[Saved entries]
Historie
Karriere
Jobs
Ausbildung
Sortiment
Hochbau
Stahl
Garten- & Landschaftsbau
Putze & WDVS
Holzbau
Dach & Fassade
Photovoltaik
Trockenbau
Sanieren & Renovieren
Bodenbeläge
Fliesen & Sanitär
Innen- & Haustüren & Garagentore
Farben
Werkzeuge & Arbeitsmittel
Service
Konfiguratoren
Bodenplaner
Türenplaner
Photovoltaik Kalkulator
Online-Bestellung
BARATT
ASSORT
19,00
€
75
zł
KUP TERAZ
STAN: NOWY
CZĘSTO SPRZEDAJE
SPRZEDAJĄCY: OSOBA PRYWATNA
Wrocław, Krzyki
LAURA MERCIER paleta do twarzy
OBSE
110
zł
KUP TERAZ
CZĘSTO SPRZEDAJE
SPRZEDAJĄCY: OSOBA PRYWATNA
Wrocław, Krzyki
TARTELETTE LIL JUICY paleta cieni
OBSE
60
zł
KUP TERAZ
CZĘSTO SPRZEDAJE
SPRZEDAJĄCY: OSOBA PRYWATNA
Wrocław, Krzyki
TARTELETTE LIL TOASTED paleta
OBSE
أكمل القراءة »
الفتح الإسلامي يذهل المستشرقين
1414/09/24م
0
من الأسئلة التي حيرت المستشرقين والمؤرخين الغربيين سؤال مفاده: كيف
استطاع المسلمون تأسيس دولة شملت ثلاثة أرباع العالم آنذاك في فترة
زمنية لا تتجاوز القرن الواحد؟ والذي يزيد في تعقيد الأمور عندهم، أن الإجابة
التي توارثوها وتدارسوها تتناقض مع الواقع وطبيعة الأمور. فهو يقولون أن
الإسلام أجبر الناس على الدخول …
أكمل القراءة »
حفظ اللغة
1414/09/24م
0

> **Try it**
Beginning at the line that holds "TARTELETTE LIL TOASTED paleta", reproduce each line of the records above down to and including the last one.

> **Output**
TARTELETTE LIL TOASTED paleta
OBSE
أكمل القراءة »
الفتح الإسلامي يذهل المستشرقين
1414/09/24م
0
من الأسئلة التي حيرت المستشرقين والمؤرخين الغربيين سؤال مفاده: كيف
استطاع المسلمون تأسيس دولة شملت ثلاثة أرباع العالم آنذاك في فترة
زمنية لا تتجاوز القرن الواحد؟ والذي يزيد في تعقيد الأمور عندهم، أن الإجابة
التي توارثوها وتدارسوها تتناقض مع الواقع وطبيعة الأمور. فهو يقولون أن
الإسلام أجبر الناس على الدخول …
أكمل القراءة »
حفظ اللغة
1414/09/24م
0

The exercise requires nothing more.